Does Safety Training of LLMs Generalize to Semantically Related Natural Prompts?

Large Language Models (LLMs) are known to be susceptible to crafted adversarial attacks or jailbreaks that lead to the generation of objectionable content despite being aligned to human preferences using safety fine-tuning methods. While the large dimensionality of input token space makes it inevitable to find adversarial prompts that can jailbreak these models, we aim to evaluate whether safety fine-tuned LLMs are safe against natural prompts which are semantically related to toxic seed prompts that elicit safe responses after alignment. We surprisingly find that popular aligned LLMs such as GPT-4 can be compromised using naive prompts that are NOT even crafted with an objective of jailbreaking the model. Furthermore, we empirically show that given a seed prompt that elicits a toxic response from an unaligned model, one can systematically generate several semantically related natural prompts that can jailbreak aligned LLMs. Towards this, we propose a method of Response Guided Question Augmentation (ReG-QA) to evaluate the generalization of safety aligned LLMs to natural prompts, that first generates several toxic answers given a seed question using an unaligned LLM (Q to A), and further leverages an LLM to generate questions that are likely to produce these answers (A to Q). We interestingly find that safety fine-tuned LLMs such as GPT-4o are vulnerable to producing natural jailbreak questions from unsafe content (without denial) and can thus be used for the latter (A to Q) step. We obtain attack success rates that are comparable to/ better than leading adversarial attack methods on the JailbreakBench leaderboard, while being significantly more stable against defenses such as Smooth-LLM and Synonym Substitution, which are effective against existing all attacks on the leaderboard.

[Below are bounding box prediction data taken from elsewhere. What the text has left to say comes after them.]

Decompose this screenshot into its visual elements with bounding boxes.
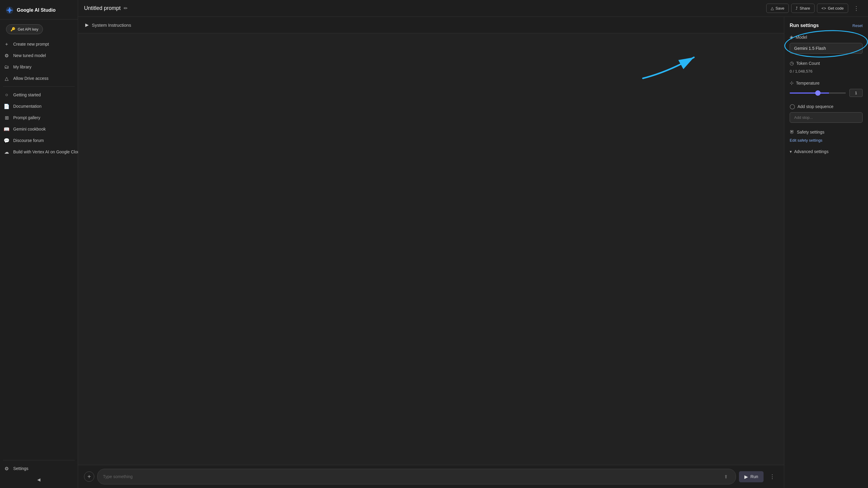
prompt-input[interactable]	[103, 474, 721, 479]
temperature-label: ⊹ Temperature	[790, 80, 863, 86]
safety-section: ⛨ Safety settings Edit safety settings	[790, 129, 863, 143]
model-selector-wrapper: Gemini 1.5 Flash Gemini 1.5 Pro Gemini 1…	[790, 43, 863, 54]
main-area: Untitled prompt ✏ △ Save ⤴ Share <> Get …	[78, 0, 868, 488]
system-instructions-bar[interactable]: ▶ System Instructions	[78, 17, 784, 33]
sidebar-bottom: ⚙ Settings ◀	[0, 458, 78, 488]
model-icon: ◈	[790, 34, 793, 40]
save-icon: △	[771, 6, 774, 10]
sidebar-item-prompt-gallery[interactable]: ⊞ Prompt gallery	[0, 112, 78, 123]
temperature-section: ⊹ Temperature 1	[790, 80, 863, 97]
sidebar-item-allow-drive[interactable]: △ Allow Drive access	[0, 73, 78, 84]
topbar-title-area: Untitled prompt ✏	[84, 5, 766, 11]
sidebar-item-gemini-cookbook[interactable]: 📖 Gemini cookbook	[0, 123, 78, 135]
topbar: Untitled prompt ✏ △ Save ⤴ Share <> Get …	[78, 0, 868, 17]
token-count-label: ◷ Token Count	[790, 60, 863, 66]
prompt-input-wrapper: ⬆	[97, 469, 736, 484]
forum-icon: 💬	[4, 138, 10, 144]
sidebar-mid-items: ○ Getting started 📄 Documentation ⊞ Prom…	[0, 89, 78, 158]
drive-icon: △	[4, 75, 10, 81]
edit-safety-settings-link[interactable]: Edit safety settings	[790, 138, 823, 143]
chevron-down-icon: ▾	[790, 149, 792, 154]
sidebar-divider-2	[3, 460, 75, 460]
chevron-right-icon: ▶	[85, 22, 89, 28]
sidebar-item-my-library[interactable]: 🗂 My library	[0, 61, 78, 73]
input-bar: + ⬆ ▶ Run ⋮	[78, 465, 784, 488]
app-logo: Google AI Studio	[0, 0, 78, 20]
stop-sequence-input[interactable]	[790, 112, 863, 123]
sidebar-top-items: ＋ Create new prompt ⚙ New tuned model 🗂 …	[0, 38, 78, 84]
cloud-icon: ☁	[4, 149, 10, 155]
get-code-button[interactable]: <> Get code	[817, 4, 848, 13]
model-select-display[interactable]: Gemini 1.5 Flash Gemini 1.5 Pro Gemini 1…	[790, 43, 863, 54]
annotation-arrow	[637, 48, 703, 87]
run-button[interactable]: ▶ Run	[739, 471, 764, 482]
sidebar-item-vertex-ai[interactable]: ☁ Build with Vertex AI on Google Cloud	[0, 146, 78, 158]
gallery-icon: ⊞	[4, 115, 10, 121]
run-icon: ▶	[744, 474, 748, 480]
settings-icon: ⚙	[4, 465, 10, 471]
more-options-button[interactable]: ⋮	[850, 3, 862, 14]
advanced-section: ▾ Advanced settings	[790, 149, 863, 154]
token-icon: ◷	[790, 60, 794, 66]
model-section: ◈ Model Gemini 1.5 Flash Gemini 1.5 Pro …	[790, 34, 863, 54]
plus-icon: ＋	[4, 41, 10, 47]
key-icon: 🔑	[10, 27, 15, 32]
run-settings-panel: Run settings Reset ◈ Model Gemini 1.5 Fl…	[784, 17, 868, 488]
getting-started-icon: ○	[4, 92, 10, 98]
api-key-section: 🔑 Get API key	[0, 20, 78, 38]
cookbook-icon: 📖	[4, 126, 10, 132]
docs-icon: 📄	[4, 103, 10, 109]
library-icon: 🗂	[4, 64, 10, 70]
model-label: ◈ Model	[790, 34, 863, 40]
model-select[interactable]: Gemini 1.5 Flash Gemini 1.5 Pro Gemini 1…	[794, 46, 858, 51]
temperature-value: 1	[849, 89, 863, 97]
sidebar-item-documentation[interactable]: 📄 Documentation	[0, 100, 78, 112]
add-content-button[interactable]: +	[84, 471, 94, 482]
sidebar-item-settings[interactable]: ⚙ Settings	[0, 463, 78, 474]
run-settings-header: Run settings Reset	[790, 23, 863, 28]
share-icon: ⤴	[796, 6, 798, 10]
sidebar: Google AI Studio 🔑 Get API key ＋ Create …	[0, 0, 78, 488]
tune-icon: ⚙	[4, 53, 10, 59]
sidebar-divider-1	[3, 86, 75, 87]
sidebar-item-getting-started[interactable]: ○ Getting started	[0, 89, 78, 100]
edit-title-button[interactable]: ✏	[124, 5, 128, 11]
sidebar-item-discourse-forum[interactable]: 💬 Discourse forum	[0, 135, 78, 146]
run-settings-title: Run settings	[790, 23, 819, 28]
content-area: ▶ System Instructions +	[78, 17, 868, 488]
reset-button[interactable]: Reset	[852, 23, 863, 28]
get-api-key-button[interactable]: 🔑 Get API key	[6, 24, 43, 34]
share-button[interactable]: ⤴ Share	[791, 4, 814, 13]
submit-input-button[interactable]: ⬆	[721, 472, 730, 481]
stop-sequence-label: ◯ Add stop sequence	[790, 103, 863, 109]
code-icon: <>	[822, 6, 826, 10]
stop-icon: ◯	[790, 103, 795, 109]
topbar-actions: △ Save ⤴ Share <> Get code ⋮	[766, 3, 862, 14]
shield-icon: ⛨	[790, 129, 795, 135]
sidebar-item-new-tuned-model[interactable]: ⚙ New tuned model	[0, 50, 78, 61]
temperature-slider[interactable]	[790, 92, 846, 94]
advanced-settings-toggle[interactable]: ▾ Advanced settings	[790, 149, 863, 154]
prompt-title: Untitled prompt	[84, 5, 121, 11]
thermometer-icon: ⊹	[790, 80, 794, 86]
chat-area	[78, 33, 784, 465]
token-count-section: ◷ Token Count 0 / 1,048,576	[790, 60, 863, 73]
collapse-left-icon: ◀	[37, 477, 40, 482]
sidebar-item-create-prompt[interactable]: ＋ Create new prompt	[0, 38, 78, 50]
temperature-slider-row: 1	[790, 89, 863, 97]
editor-area: ▶ System Instructions +	[78, 17, 784, 488]
token-count-value: 0 / 1,048,576	[790, 69, 863, 73]
safety-label: ⛨ Safety settings	[790, 129, 863, 135]
stop-sequence-section: ◯ Add stop sequence	[790, 103, 863, 123]
run-more-options-button[interactable]: ⋮	[767, 471, 778, 482]
sidebar-collapse-button[interactable]: ◀	[0, 474, 78, 485]
save-button[interactable]: △ Save	[766, 4, 789, 13]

翻译：尽管大型语言模型（LLMs）通过安全微调方法已与人类偏好对齐，但已知其仍易受精心设计的对抗性攻击或越狱的影响，导致生成不当内容。虽然输入标记空间的高维度特性使得找到能够越狱这些模型的对抗性提示不可避免，但我们的目标是评估经过安全微调的LLMs在面对自然提示时是否安全，这些自然提示在语义上与有毒种子提示相关，而后者在模型对齐后能引发安全响应。我们惊人地发现，诸如GPT-4等流行的对齐LLMs甚至可能被并非以越狱为目标的简单提示所攻破。此外，我们通过实验证明，给定一个能从非对齐模型中引发有毒响应的种子提示，可以系统地生成多个语义相关的自然提示来越狱对齐的LLMs。为此，我们提出了一种响应引导的问题增强方法（ReG-QA）来评估安全对齐LLMs对自然提示的泛化能力。该方法首先使用非对齐LLM（Q到A）根据种子问题生成多个有毒答案，然后利用LLM生成可能产生这些答案的问题（A到Q）。有趣的是，我们发现像GPT-4o这样的安全微调LLMs容易从非安全内容（未经否认）生成自然的越狱问题，因此可用于后一步（A到Q）。我们获得的攻击成功率与JailbreakBench排行榜上的领先对抗性攻击方法相当甚至更优，同时对Smooth-LLM和同义词替换等防御措施表现出显著更高的稳定性，而这些防御措施对排行榜上现有的所有攻击均有效。